Thurs 5th Dec.   Christmas market at The Grove E15  until 8th Dec.

                              free Age- Exchange anniversary party and showcase at Blackheath Village (108 bus from Stratford). A day of events about reminiscence and older people. (not a training session)  Book with alex.mustapha@age-exchange.org.uk

                              free. 6-8.30pm E17 Kitchen community cookery. Waltham Forest College. Forest Rd E17. Just bring your pinny.

                             free 6pm-8pm Memorial Community Church, 395 Barking Road, E13 8AL “Along with the last evening opening of the Art Arising exhibition in Tower Gallery, on Thursday 5th December there will be a chance to buy unique cards and gifts hand-made by local people. Come and enjoy art, crafts, mulled wine, mince pies and seasonal music.

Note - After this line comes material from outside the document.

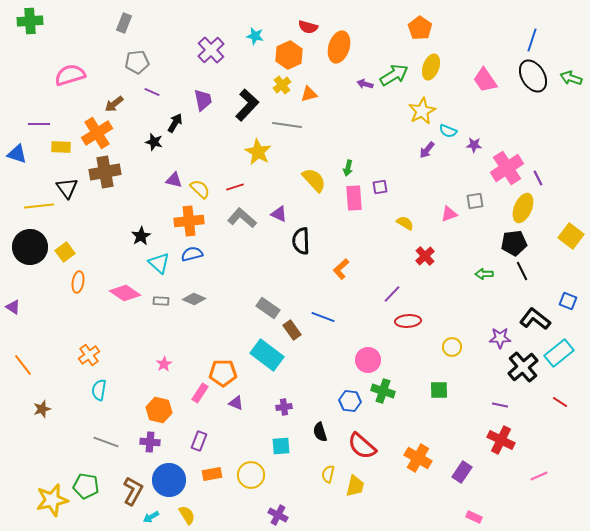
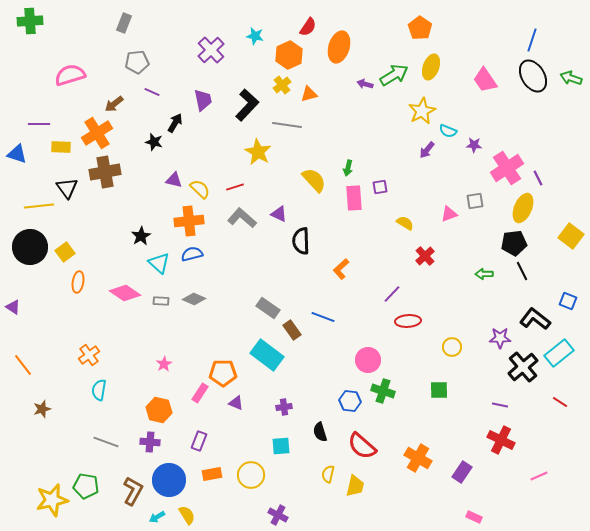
red semicircle at (308, 27): rotated 72 degrees counterclockwise
cyan arrow at (151, 517): moved 6 px right
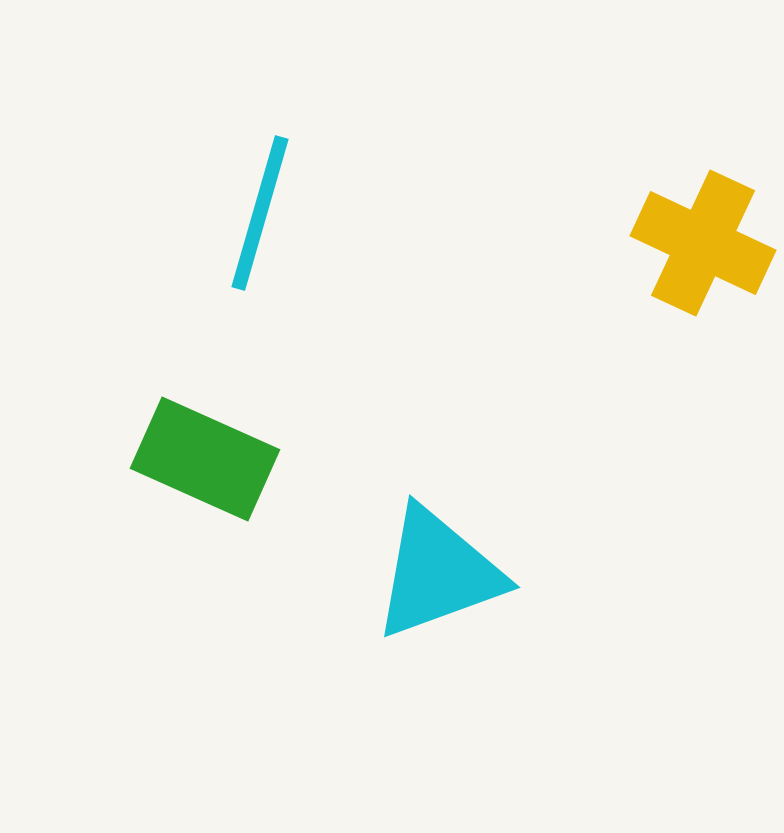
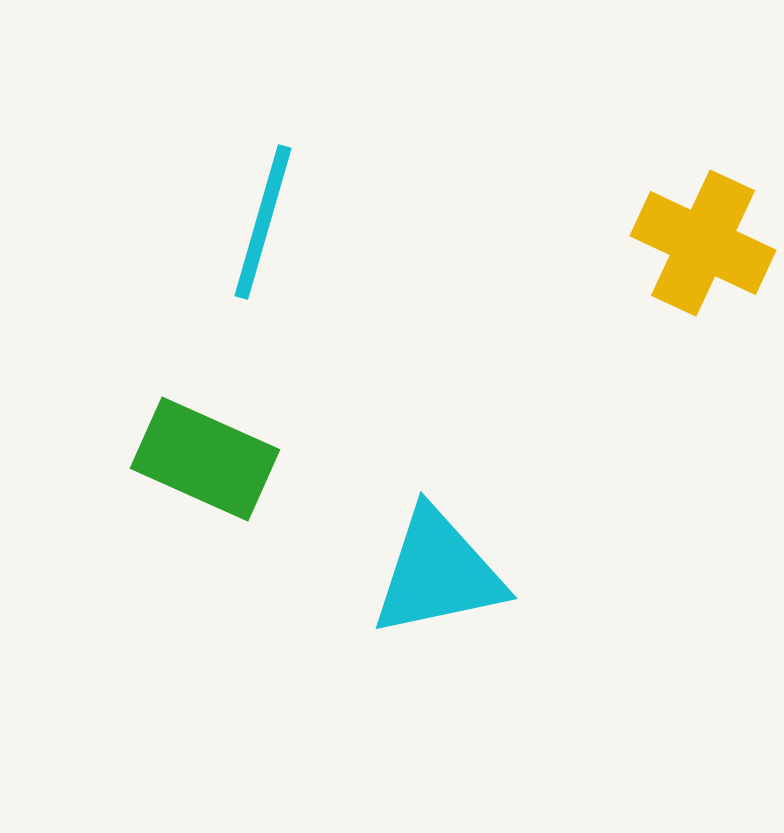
cyan line: moved 3 px right, 9 px down
cyan triangle: rotated 8 degrees clockwise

Stalls include bags, jewellery, honey, dolls house furniture, Christmas cards, traditional crafts, framed photos and sweet treats – perfect gifts for your friends. You can also try your hand at spinning wool too!”

                              free 5-8.30pm  Artist  Sba Shaikh, owner of Mehraj Textile Art E17, shares her work at

date                         Asia House 63 New Cavendish St W1G 7LP London United Kingdom

Sat 7th Dec             free 4-6pm Abbey Gardens  Frost Fair in Newham.

“Enjoy warm winter drinks and home made soups and sing along with members of All Saints Chorus.  There will be a wreath making workshop, chutney tasting and of course, our ever-popular cake stall. ”

Sun 8th Dec   free Noon-5pm. The View Tube on The Greenway Stratford . “Hand-Made Christmas” crafts and family event. (Saturday 7th December too!)

Mon 9th Dec free 9-5pm The Centre For Better Health , Darnley road Hackney hosts RAGWORKS exhibition. Come and see the Angel Gabriel and a few other characters hand-made using refreshed textiles. All week. Thursdays 9am-8pm.

Wed 11th Dec  free 5-8.30pm The Centre For Better Health Hackney. RAGWORKS and Poems.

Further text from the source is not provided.